Autor:  piotr [ 24.cze.2005 21:51:26 ]
Tytuł: 

Oby się Warm udało :)

A dla podłamania was powiem że dzisiaj ubezpieczyłem moją 200'kę w Samopomocy :P

Autor:  kubus [ 24.cze.2005 22:02:21 ]
Tytuł: 

OT: jak juz uporacie sie z problemem to proponuje ubezpieczyc sie za 200 PLN na rok w "DAS". Przy nastepnej stluczce dzwonicie do DAS i oni zajmuja sie wszystkim - z sukcesem oczywiscie.
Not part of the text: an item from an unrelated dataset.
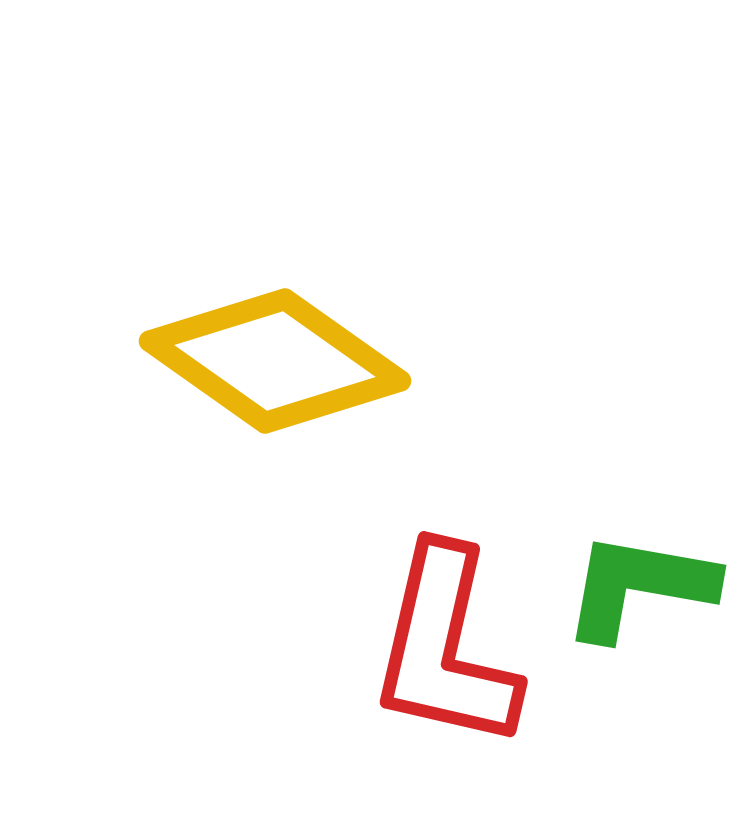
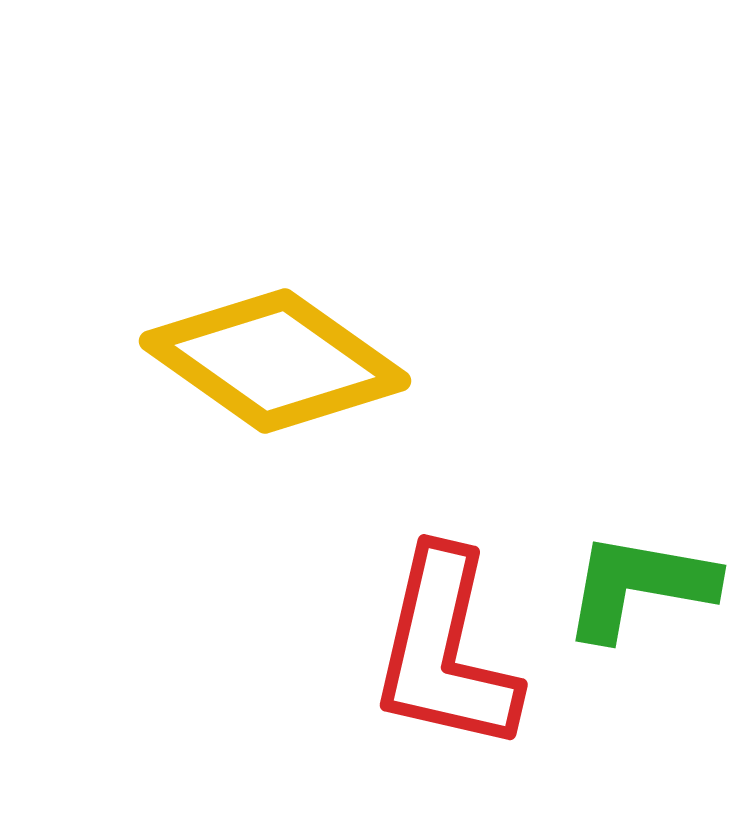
red L-shape: moved 3 px down
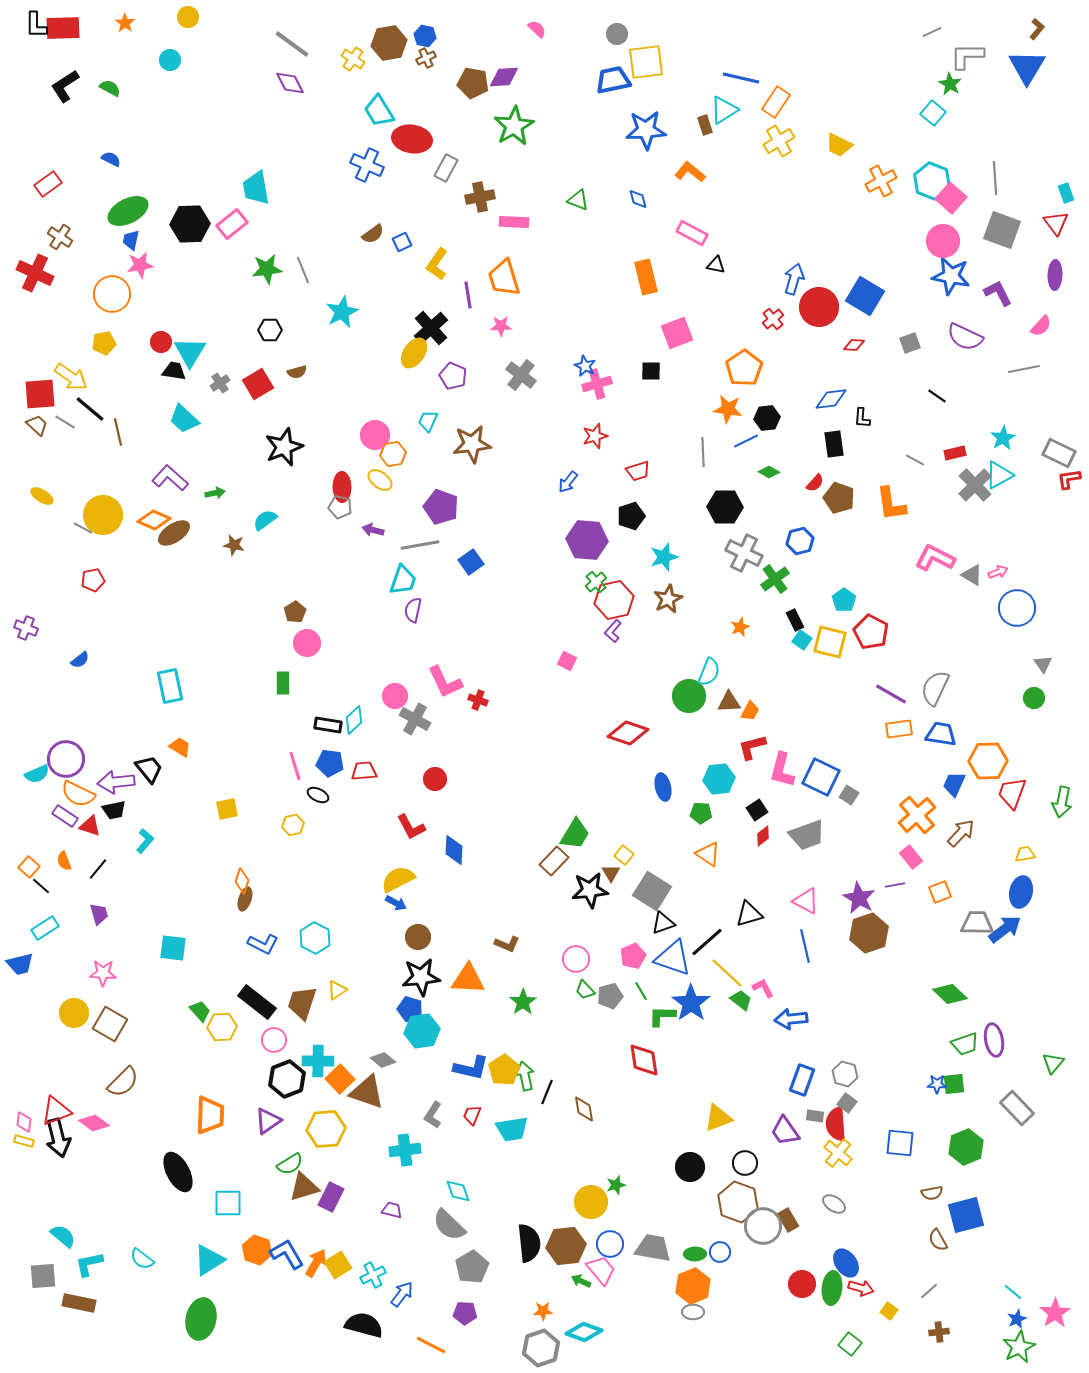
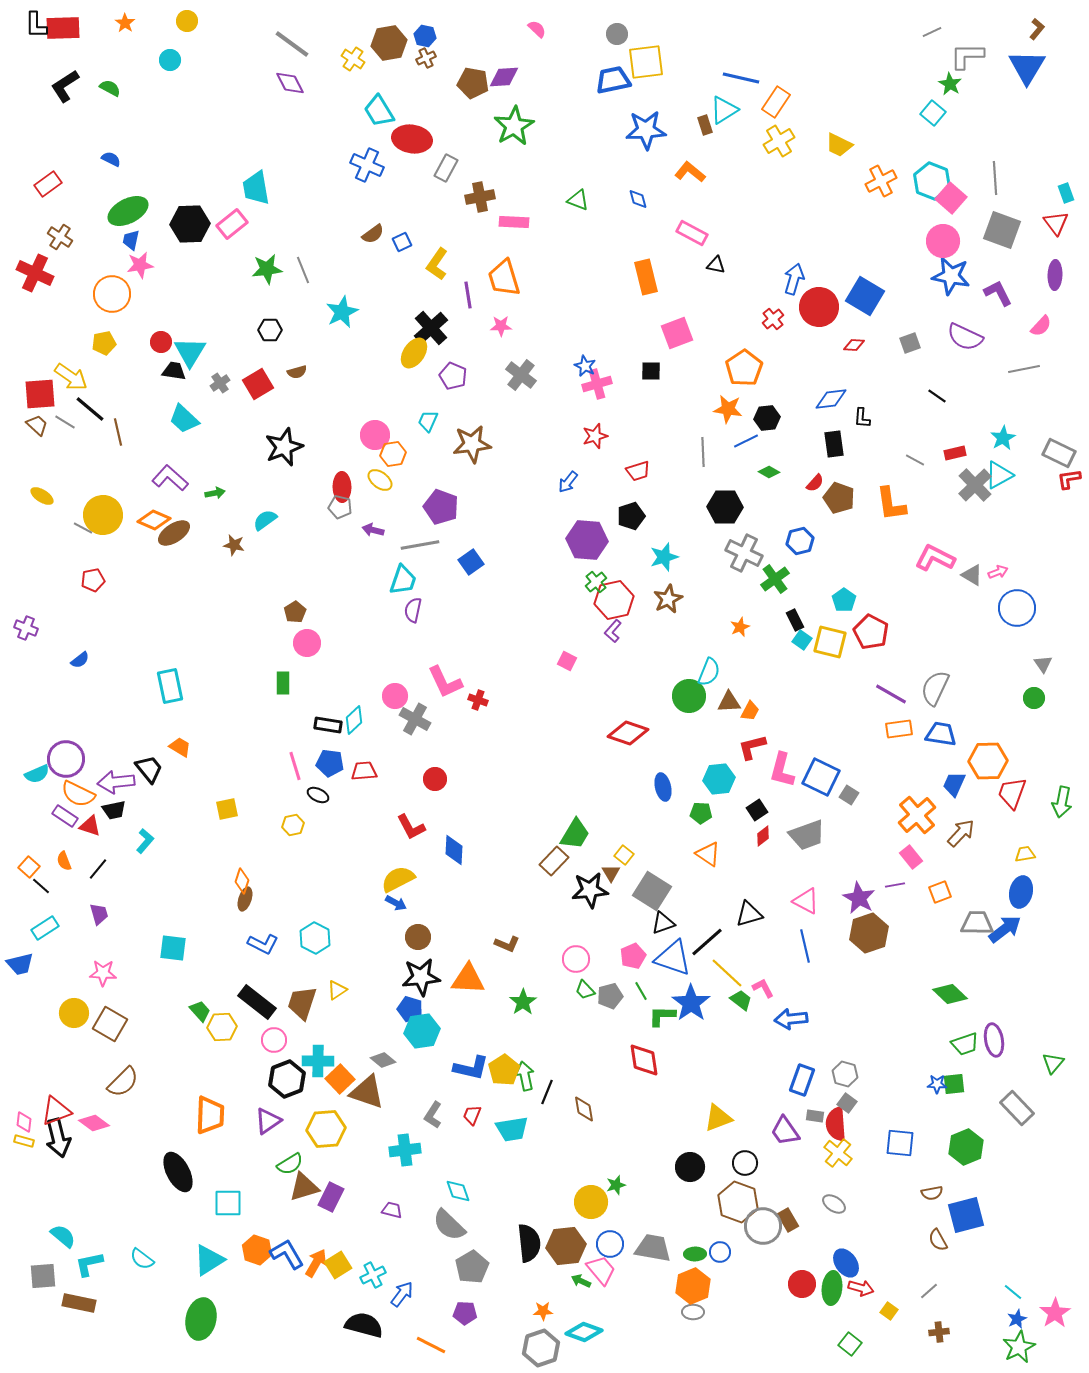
yellow circle at (188, 17): moved 1 px left, 4 px down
Firmy ubezpieczeniowe jak slysza DAS to w gacie wala ze strachu... :diabel:

Jezeli nie byliscie ubezpieczeni i tak akcja jak z Warmem miala miejsce to CEDOS w Poznaniu i tez robia wszystko tyle ze wtedy biora do 20%. Zalezy jak kto z nimi gada.

Sorka za OT.

Autor:  TomWPR [ 27.cze.2005 13:21:50 ]
Tytuł: 

zrobili kosztorys. Tak więc za uszkodzone tylnie prawe drzwi, które zakwalifikowali do wymiany wraz z listwą oraz za lakierowanie i naprawienie tylniego blotnika chcą mi dać 1300 PLN w sumie ze wszystkim. Dużo czy mało??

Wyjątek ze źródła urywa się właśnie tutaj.